This review article is a summary of information about the potential impact of SARS-CoV-2 on the nervous system, as well as the available data on reported cases of GBS following infection caused by SARS-CoV-2 virus or as a result of vaccination against COVID-19, which may serve as the foundation for further investigation into the relationships between these two variables.

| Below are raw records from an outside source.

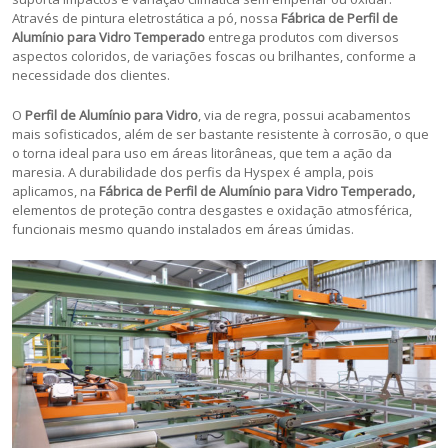
Através de pintura eletrostática a pó, nossa
Fábrica de Perfil de
Alumínio para Vidro Temperado
entrega produtos com diversos
aspectos coloridos, de variações foscas ou brilhantes, conforme a
necessidade dos clientes.
O
Perfil de Alumínio para Vidro
, via de regra, possui acabamentos
mais sofisticados, além de ser bastante resistente à corrosão, o que
o torna ideal para uso em áreas litorâneas, que tem a ação da
maresia. A durabilidade dos perfis da Hyspex é ampla, pois
aplicamos, na
Fábrica de Perfil de Alumínio para Vidro Temperado,
elementos de proteção contra desgastes e oxidação atmosférica,
funcionais mesmo quando instalados em áreas úmidas.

2. Neurological Symptoms of SARS-CoV-2 Infection

In addition to typical respiratory symptoms, patients infected with the SARS-CoV-2 virus may also experience symptoms from the nervous system. Research performed so far has revealed that patients with COVID-19 had a higher risk of possible neurological and psychiatric complications than patients with influenza or other respiratory diseases [35]. Additionally, compared to those with mild infections, patients with serious infections are more likely predisposed to develop neurological disorders [36]. According to Yachou et al., the neurological symptoms caused by SARS-CoV-2 are the result of the presence of a massive excess of pro-inflammatory cytokines and, associated with it, subsequent cytokine storm [37]. Interestingly, it has been shown that people who previously suffered from chronic neurological diseases are characterized by higher mortality rates from COVID-19 than neurologically healthy individuals [38].
There have been reported many cases of peripheral nervous system (PNS) diseases suspected to be related to COVID-19. The virus attacks the peripheral nervous system (PNS) in the form of peripheral polyneuropathy (PNP), e.g., cranial polyneuropathy, which, in this case, is manifested by facial palsy and olfactory disturbance [39]. Probably in April 2020, the information concerning the first neurosensory hearing loss in Thailand was published. The case study concerned a female who was old, while in the country, the total number of cases was only 82 [40]. COVID-19 has been linked to a less-known Parsonage–Turner syndrome, usually manifested by sudden severe shoulder pain followed by motor weakness [41] or with an appearance later neuromuscular disorders [42]. In addition, myasthenia gravis can be included in the neuromuscular junction disorders that occurred in three patients without previous neurological or autoimmune disorders [43]. According to Mao et al., more than 35% of the 214 patients hospitalized in connection with COVID-19 developed neurological symptoms [36]. According to findings by Herrero-Montes et al., after recovering from the illness, about 25% of hospitalized survivors experienced neuropathic pain [44]. As shown by the above-collected information about the symptoms of infection or complications of COVID-19 regarding the peripheral nervous system were very diverse, and some of them occurred in a significant number of cases, which shows that the coronavirus has a major impact on the nervous system.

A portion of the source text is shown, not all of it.